Measurement of quantal secretion induced by ouabain and its correlation with depletion of synaptic vesicles.

Ouabain (0.1 and 0.05 mM) was applied to frog cutaneous pectoris nerve-muscle preparations bathed in modified Ringer's solution containing either 1.8 mM Ca2+ (and 4 mM Mg2+) or no added Ca2+ (4 mM Mg2+ and 1 mM EGTA). During the intense quantal release of acetylcholine (ACh) induced by ouabain, the parameters of the miniature endplate potentials (mepps) were deduced from the variance, skew, and power spectra of the endplate recordings by applying a recently described modification of classical fluctuation analysis. Often the high frequency of mepps is not stationary; therefore, the signal was high-pass filtered (time constant of the resistance-capacitance filter of 2 ms) to remove the errors introduced by nonstationarity. When ouabain was applied in the presence of Ca2+, mepp frequency started to rise exponentially after a lag of 1.5-2 h, reached an average peak frequency of 1,300/s in approximately 30 min, and then suddenly subsided to low level (10/s). In Ca2+-free solution, after a shorter lag (1-1.5 h), mepp frequency rose to peak rate of 700/s in approximately 20 min and then gradually subsided. In spite of the different time course of secretion in the two experimental conditions, the cumulative quantal release was not significantly different (7.4 +/- 1.3 X 10(5) in Ca2+-containing and 8.8 +/- 2.7 X 10(5) in Ca2+-free solutions). 60 min after the peak secretion, the muscles were fixed for observation in the electron microscope. Morphometric analysis on micrographs of neuromuscular junctions revealed in both cases a profound depletion of synaptic vesicles and deep infoldings of presynaptic membrane. This rapid depletion and the lack of uptake of horseradish peroxidase suggest that ouabain impairs the recycling process that tends to conserve the vesicle population during intense secretion of neurotransmitter. The good correlation observed between the reduction in the store of synaptic vesicles and the total number of quanta of ACh secreted in the absence of a vigorous membrane recycling strongly supports the view that the secretion of a quantum of ACh requires the fusion of a synaptic vesicle with the axolemma.

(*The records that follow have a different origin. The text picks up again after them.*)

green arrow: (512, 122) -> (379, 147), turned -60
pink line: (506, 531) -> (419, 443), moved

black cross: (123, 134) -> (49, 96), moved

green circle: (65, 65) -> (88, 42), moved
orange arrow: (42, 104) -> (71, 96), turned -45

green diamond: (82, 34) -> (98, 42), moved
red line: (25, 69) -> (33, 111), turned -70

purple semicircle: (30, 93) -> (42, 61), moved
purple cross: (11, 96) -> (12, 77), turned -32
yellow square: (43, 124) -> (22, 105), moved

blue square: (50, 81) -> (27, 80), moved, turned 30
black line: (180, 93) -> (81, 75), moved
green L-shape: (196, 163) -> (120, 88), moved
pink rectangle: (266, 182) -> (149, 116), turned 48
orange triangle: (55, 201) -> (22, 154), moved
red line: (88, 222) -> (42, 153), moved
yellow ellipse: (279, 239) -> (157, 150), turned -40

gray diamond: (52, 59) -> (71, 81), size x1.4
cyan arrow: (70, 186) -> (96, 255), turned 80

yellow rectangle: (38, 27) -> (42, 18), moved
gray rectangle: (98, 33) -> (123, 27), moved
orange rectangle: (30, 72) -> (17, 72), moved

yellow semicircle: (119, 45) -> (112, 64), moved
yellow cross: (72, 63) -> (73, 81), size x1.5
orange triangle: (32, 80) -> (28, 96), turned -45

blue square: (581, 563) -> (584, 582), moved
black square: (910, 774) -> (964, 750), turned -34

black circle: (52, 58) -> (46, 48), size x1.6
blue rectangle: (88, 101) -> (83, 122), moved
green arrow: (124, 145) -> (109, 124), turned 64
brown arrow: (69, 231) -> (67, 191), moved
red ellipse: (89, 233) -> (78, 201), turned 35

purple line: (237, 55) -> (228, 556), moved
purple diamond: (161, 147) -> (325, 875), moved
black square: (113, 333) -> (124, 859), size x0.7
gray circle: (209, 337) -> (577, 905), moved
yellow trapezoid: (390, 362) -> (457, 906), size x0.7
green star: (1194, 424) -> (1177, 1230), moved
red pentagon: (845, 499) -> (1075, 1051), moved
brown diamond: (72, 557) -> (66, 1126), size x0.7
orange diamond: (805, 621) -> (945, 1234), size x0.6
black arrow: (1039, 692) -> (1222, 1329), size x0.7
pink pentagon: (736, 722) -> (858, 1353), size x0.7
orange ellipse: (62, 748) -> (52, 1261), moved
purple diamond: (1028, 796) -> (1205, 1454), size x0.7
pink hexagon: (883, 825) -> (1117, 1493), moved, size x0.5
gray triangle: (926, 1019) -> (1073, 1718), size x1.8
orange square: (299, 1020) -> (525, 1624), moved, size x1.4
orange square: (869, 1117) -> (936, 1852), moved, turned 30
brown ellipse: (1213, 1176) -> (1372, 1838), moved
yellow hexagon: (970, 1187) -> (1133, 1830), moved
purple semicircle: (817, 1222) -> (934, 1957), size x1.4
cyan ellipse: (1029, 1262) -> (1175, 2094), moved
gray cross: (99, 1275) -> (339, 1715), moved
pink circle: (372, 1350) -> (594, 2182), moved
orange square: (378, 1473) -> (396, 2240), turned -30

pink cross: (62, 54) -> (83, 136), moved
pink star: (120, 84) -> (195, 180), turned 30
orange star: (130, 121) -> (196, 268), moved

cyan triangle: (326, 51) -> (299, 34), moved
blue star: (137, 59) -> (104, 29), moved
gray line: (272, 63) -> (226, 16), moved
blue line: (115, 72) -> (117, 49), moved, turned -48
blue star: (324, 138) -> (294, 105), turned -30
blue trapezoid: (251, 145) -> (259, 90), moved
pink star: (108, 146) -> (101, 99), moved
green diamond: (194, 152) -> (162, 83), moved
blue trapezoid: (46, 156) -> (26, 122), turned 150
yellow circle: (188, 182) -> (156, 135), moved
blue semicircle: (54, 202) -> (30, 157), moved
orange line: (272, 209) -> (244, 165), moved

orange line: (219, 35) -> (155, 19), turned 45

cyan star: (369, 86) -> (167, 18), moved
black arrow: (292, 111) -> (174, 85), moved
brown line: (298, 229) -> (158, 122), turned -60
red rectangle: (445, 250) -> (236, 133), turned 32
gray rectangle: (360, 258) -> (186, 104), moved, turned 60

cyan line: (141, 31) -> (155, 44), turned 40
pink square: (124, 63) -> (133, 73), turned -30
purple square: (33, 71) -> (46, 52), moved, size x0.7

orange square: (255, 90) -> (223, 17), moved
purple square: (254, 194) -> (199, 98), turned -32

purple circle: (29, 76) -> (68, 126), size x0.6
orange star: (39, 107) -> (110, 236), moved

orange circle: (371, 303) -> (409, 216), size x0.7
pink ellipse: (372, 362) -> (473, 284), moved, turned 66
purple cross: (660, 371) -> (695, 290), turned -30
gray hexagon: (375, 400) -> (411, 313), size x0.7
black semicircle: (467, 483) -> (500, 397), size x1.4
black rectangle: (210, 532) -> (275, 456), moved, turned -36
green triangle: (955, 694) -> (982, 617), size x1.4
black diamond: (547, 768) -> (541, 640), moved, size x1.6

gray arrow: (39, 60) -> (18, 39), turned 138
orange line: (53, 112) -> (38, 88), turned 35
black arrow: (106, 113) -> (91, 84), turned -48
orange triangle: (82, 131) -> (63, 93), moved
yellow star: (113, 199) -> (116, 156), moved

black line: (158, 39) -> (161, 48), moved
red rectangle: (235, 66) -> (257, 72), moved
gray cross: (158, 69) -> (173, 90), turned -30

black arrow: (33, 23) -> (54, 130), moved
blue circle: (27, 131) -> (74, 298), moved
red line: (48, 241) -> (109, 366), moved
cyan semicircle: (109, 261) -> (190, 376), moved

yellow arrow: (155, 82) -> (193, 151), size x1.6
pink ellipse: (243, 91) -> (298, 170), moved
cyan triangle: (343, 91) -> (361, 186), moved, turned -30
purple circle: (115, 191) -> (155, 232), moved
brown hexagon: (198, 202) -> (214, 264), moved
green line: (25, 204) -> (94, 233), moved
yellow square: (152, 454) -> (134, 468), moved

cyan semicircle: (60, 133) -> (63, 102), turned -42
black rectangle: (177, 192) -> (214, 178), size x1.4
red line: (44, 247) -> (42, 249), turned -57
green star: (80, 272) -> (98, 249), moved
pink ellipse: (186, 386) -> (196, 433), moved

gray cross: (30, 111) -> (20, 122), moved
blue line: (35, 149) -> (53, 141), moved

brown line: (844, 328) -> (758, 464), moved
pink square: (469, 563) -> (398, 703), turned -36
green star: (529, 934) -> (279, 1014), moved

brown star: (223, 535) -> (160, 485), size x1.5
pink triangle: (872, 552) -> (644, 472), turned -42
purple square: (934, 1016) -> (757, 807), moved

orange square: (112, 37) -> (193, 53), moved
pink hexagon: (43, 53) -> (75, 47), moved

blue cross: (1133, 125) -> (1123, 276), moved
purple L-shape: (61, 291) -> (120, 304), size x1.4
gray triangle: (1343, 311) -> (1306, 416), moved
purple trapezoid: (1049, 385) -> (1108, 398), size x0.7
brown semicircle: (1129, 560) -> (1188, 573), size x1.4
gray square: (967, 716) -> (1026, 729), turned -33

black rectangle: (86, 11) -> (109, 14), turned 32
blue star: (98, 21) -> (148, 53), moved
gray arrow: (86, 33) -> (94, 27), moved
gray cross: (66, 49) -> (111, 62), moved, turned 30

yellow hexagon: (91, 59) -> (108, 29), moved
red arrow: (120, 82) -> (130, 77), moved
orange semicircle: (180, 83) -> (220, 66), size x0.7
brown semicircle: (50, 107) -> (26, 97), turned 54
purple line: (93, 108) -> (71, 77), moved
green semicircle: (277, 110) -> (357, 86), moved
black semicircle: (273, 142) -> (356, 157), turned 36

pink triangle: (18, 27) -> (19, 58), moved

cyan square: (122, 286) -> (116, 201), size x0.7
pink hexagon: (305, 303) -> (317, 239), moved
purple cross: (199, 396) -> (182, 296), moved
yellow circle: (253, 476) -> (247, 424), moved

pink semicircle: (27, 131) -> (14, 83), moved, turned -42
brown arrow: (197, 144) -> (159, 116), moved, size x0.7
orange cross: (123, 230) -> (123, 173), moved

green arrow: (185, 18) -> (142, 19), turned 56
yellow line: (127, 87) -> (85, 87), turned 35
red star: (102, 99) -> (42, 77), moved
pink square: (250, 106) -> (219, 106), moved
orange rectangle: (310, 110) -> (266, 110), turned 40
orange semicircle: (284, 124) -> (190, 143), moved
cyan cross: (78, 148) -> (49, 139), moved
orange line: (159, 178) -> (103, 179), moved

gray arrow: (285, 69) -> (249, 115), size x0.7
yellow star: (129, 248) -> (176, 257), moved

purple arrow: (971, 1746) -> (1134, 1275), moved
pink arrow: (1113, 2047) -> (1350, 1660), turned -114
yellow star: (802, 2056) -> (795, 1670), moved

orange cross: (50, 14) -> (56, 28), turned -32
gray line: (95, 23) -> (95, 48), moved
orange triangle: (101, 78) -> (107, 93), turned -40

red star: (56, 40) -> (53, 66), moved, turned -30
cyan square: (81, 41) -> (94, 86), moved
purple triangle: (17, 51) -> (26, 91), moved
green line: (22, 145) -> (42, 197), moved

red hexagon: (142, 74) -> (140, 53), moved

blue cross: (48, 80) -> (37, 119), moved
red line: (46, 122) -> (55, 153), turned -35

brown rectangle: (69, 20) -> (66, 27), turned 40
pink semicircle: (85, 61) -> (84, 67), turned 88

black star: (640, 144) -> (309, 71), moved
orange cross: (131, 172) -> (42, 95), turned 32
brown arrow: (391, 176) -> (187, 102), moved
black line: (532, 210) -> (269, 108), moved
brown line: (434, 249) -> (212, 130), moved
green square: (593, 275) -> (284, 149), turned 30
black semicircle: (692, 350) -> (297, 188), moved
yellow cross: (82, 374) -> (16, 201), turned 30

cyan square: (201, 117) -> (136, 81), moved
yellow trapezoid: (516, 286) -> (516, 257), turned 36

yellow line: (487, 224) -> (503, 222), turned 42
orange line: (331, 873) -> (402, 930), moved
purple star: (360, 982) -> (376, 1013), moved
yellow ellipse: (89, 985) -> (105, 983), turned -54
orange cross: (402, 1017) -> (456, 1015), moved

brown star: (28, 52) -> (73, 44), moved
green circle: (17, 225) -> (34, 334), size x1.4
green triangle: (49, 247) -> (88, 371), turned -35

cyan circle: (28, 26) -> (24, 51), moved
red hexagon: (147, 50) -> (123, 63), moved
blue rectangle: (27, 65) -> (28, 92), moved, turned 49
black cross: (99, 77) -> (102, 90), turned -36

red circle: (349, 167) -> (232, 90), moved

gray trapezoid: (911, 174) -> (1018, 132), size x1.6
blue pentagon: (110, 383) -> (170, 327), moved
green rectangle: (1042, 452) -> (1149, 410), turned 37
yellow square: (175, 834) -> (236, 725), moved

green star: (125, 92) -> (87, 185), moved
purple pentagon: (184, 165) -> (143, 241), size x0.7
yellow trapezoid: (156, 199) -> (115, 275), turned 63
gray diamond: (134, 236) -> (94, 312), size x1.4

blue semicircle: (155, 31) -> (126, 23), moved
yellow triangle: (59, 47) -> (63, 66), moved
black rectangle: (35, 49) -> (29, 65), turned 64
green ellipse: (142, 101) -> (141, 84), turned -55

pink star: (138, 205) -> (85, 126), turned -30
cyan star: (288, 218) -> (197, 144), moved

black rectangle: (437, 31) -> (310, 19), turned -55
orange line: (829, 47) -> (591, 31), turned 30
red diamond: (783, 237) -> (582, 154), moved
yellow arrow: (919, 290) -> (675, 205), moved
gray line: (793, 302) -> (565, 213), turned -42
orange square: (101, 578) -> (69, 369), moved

Temporal coincidence between synaptic vesicle fusion and quantal secretion of acetylcholine.

We applied the quick-freezing technique to investigate the precise temporal coincidence between the onset of quantal secretion and the appearance of fusions of synaptic vesicles with the prejunctional membrane. Frog cutaneous pectoris nerve-muscle preparations were soaked in modified Ringer's solution with 1 mM 4-aminopyridine, 10 mM Ca2+, and 10(-4) M d-Tubocurarine and quick-frozen 1-10 ms after a single supramaximal shock. The frozen muscles were then either freeze-fractured or cryosubstituted in acetone with 13% OsO4 and processed for thin section electron microscopy. Temporal resolution of less than 1 ms can be achieved using a quick-freeze device that increases the rate of freezing of the muscle after it strikes the chilled copper block (15 degrees K) and that minimizes the precooling of the muscle during its descent toward the block. We minimized variations in transmission time by examining thin sections taken only from the medial edge of the muscle, which was at a fixed distance from the point of stimulation of the nerve. The ultrastructure of the cryosubstituted preparations was well preserved to a depth of 5 - 10 micron, and within this narrow band vesicles were found fused with the axolemma after a minimum delay of 2.5 ms after stimulation of the nerve. Since the total transmission time to this edge of the muscle was approximately 3 ms, these results indicate that the vesicles fuse with the axolemma precisely at the same time the quanta are released. Freeze-fracture does not seem to be an adequate experimental technique for this work because in the well-preserved band of the muscle the fracture plane crosses, but does not cleave, the inner hydrophobic domain of the plasmalemma. Fracture faces may form in deeper regions of the muscle where tissue preservation is unsatisfactory and freezing is delayed.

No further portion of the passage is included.